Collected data
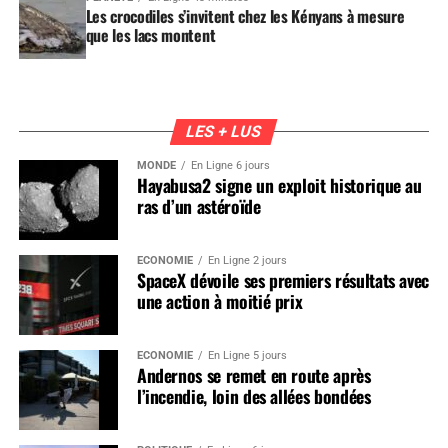
Les crocodiles s’invitent chez les Kényans à mesure
que les lacs montent
LES + LUS
MONDE
En Ligne 6 jours
Hayabusa2 signe un exploit historique au
ras d’un astéroïde
ÉCONOMIE
En Ligne 2 jours
SpaceX dévoile ses premiers résultats avec
une action à moitié prix
ÉCONOMIE
En Ligne 5 jours
Andernos se remet en route après
l’incendie, loin des allées bondées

**Exercise description:** Transcribe the data exactly and leave no picture in the copy.

**Answer box:**
Les crocodiles s’invitent chez les Kényans à mesure
que les lacs montent
LES + LUS
MONDE
En Ligne 6 jours
Hayabusa2 signe un exploit historique au
ras d’un astéroïde
ÉCONOMIE
En Ligne 2 jours
SpaceX dévoile ses premiers résultats avec
une action à moitié prix
ÉCONOMIE
En Ligne 5 jours
Andernos se remet en route après
l’incendie, loin des allées bondées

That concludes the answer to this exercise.